Luego de cuatro siglos de historia bajo el dominio de España, el nombre oficial de nuestra isla, de la noche a la mañana, cambió.

La Ley Jones, que entró en vigor en marzo de 1917, decretó que, a partir de ese momento, el nombre de Puerto Rico sería sustituido por una versión más anglosajona: Porto Rico.

Esta decisión estuvo atada, por un lado, al deseo de imitar la manera en que los estadounidenses pronuncian el nombre de la isla y, por otro lado, a una táctica más en la estrategia de ‘americanizar’ a los puertorriqueños. Para los Estados Unidos, era esencial ‘deshispanizar’ el territorio y movilizar a sus ciudadanos boricuas hacia la cultura estadounidense con el fin de lograr una integración completa.

Uno de los aspectos fundamentales que definen la cultura de una nación es, sin duda, su idioma. Los norteamericanos sabían que la ruta hacia la asimilación de los puertorriqueños hacia “the american way of life” tenía que comenzar por el lenguaje. Como estrategia adicional, se llegó a establecer la enseñanza obligatoria en inglés de todas las asignaturas en las escuelas del país.

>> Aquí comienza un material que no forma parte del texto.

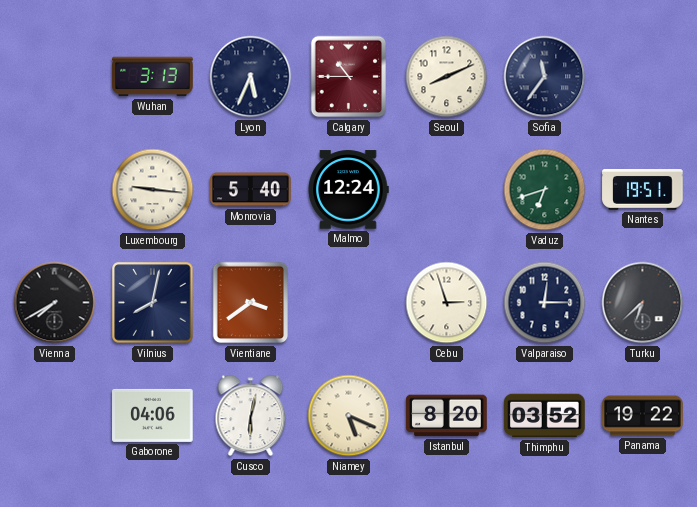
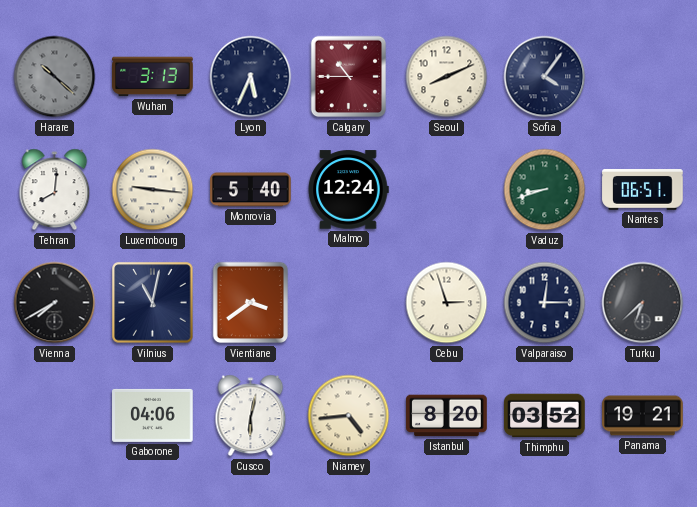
Harare: none -> 10:22
Sofia: 11:36 -> 4:06
Tehran: none -> 8:01
Vaduz: 6:42 -> 8:42
Nantes: 19:51 -> 06:51
Vilnius: 8:02 -> 11:02
Niamey: 5:19 -> 4:44
Panama: 19:22 -> 19:21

Lo que no se imaginaban los congresistas de Estados Unidos es que Puerto Rico, en ese sentido, sería un hueso difícil de roer. No iba a ser tan fácil el proceso como lo había sido con los territorios que adquirieron a mitad del siglo XIX luego de la guerra contra México; aquellas vastas tierras tenían una población mínima y dispersa y el proceso de asimilación fue relativamente sencillo.

Desde el principio, los puertorriqueños mostraron un desinterés en aprender a hablar inglés y los esfuerzos de incorporar su enseñanza en las escuelas fue inefectivo. Al principio, era muy difícil conseguir maestros que pudieran enseñar en otro idioma que no fuera el español. Como respuesta, las autoridades llegaron a amenazar a los maestros con retirarles sus licencias si no seguían las directrices establecidas por el gobierno federal. La reacción del magisterio ante estas imposiciones y amenazas fue de total rebeldía, lo que complicaba la vital colaboración del sistema educativo para lograr los objetivos de asimilación que se perseguía.

Más allá del intento de imposición del idioma, el gobierno de Washington intentó forzar en los puertorriqueños la historia y la cultura anglosajona y pretendía eliminar la celebración de los días festivos locales y disminuir el énfasis en la historia y las tradiciones puertorriqueñas.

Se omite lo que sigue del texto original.